Decompress the brotli file using the command (might need to install brotli with 'sudo apt install brotli')

brotli --decompress lo.tar.br -o lo.tar && gzip -9 lo.tar creating a lo.tar.gz file.

Then compressing it into .zip (right click -> "Compress...") and uploading that to any s3 bucket, copy the uploaded file url. Go to Lambda -> Layers -> Add Layer. Select "from s3..." pasting the url. Using that layer in my function actually finally worked. However it works only when the env is warm, when it's called and libreoffice is extracted for the first time i get this error: https://github.com/shelfio/libreoffice-lambda-layer/issues/20 I am using Python runtime (3.8 but 3.12 is the same). So if i run 2 times in succession then the 2nd works and finally got a converted pdf file! 🎉

sendurangr commented 2 months ago

Thanks ✅🚀 serverless-libreoffice/releases

import tarfile
import brotli
from io import BytesIO

def extract_libre_office():
    buffer = BytesIO()
    with open('/opt/lo.tar.br', mode='rb') as fout:
        file = fout.read()
        buffer.write(brotli.decompress(file))
        buffer.seek(0)
        with tarfile.open(fileobj=buffer) as tar:
            tar.extractall('/tmp')

helped me. Make sure you are extracting it in /tmp, as /tmp is writable on lambda execution. /opt only writable when lambda get created.

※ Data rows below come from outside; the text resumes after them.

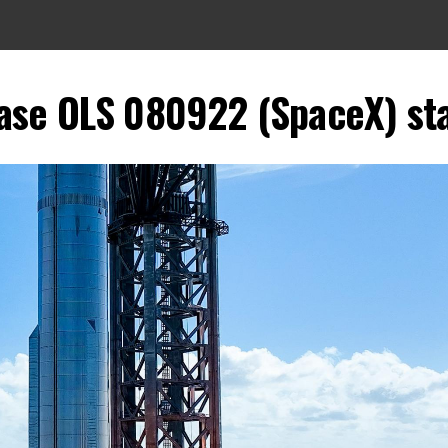
se OLS 080922 (SpaceX) stati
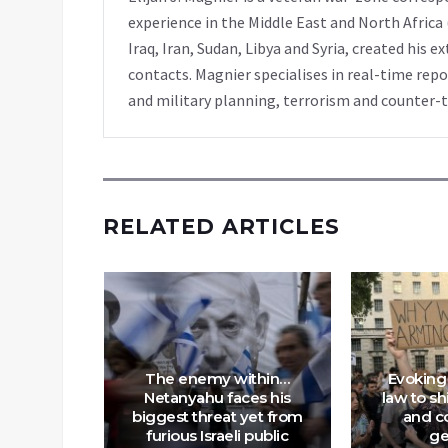
experience in the Middle East and North Africa
Iraq, Iran, Sudan, Libya and Syria, created his 
contacts. Magnier specialises in real-time repor
and military planning, terrorism and counter-
RELATED ARTICLES
nt to
The enemy within…
Evoking 
Murder
Netanyahu faces his
law to s
kground
biggest threat yet from
and co
a Hadid
furious Israeli public
ge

also you can check subprocess.run(['/tmp/instdir/program/soffice.bin', '--help'])

🧠 keep in mind

def convert_to_pdf(file_path, file_extension, file_name_only):
    output_pdf_path = f"/tmp/{file_name_only}.pdf"
    print(f"Converting file to PDF: {output_pdf_path}")
    if file_extension in ['.doc', '.docx', '.ppt', '.pptx', '.rtf', '.txt']:
        conv_cmd = (f"/tmp/instdir/program/soffice.bin --headless --norestore --invisible --nodefault "
                    f"--nofirststartwizard --nolockcheck --nologo --convert-to pdf:writer_pdf_Export --outdir /tmp "
                    f"{file_path}")
        response = subprocess.run(conv_cmd.split(), stdout=subprocess.PIPE, stderr=subprocess.PIPE)
        if response.returncode != 0:
            response = subprocess.run(conv_cmd.split(), stdout=subprocess.PIPE, stderr=subprocess.PIPE)
            if response.returncode != 0:
                raise Exception("Conversion failed to PDF file format from: " + file_path)

        return output_pdf_path
    else:
        raise Exception("Unsupported file format for conversion to PDF: " + file_extension)

look at the above method, im trying to hit it twice, only when it will work.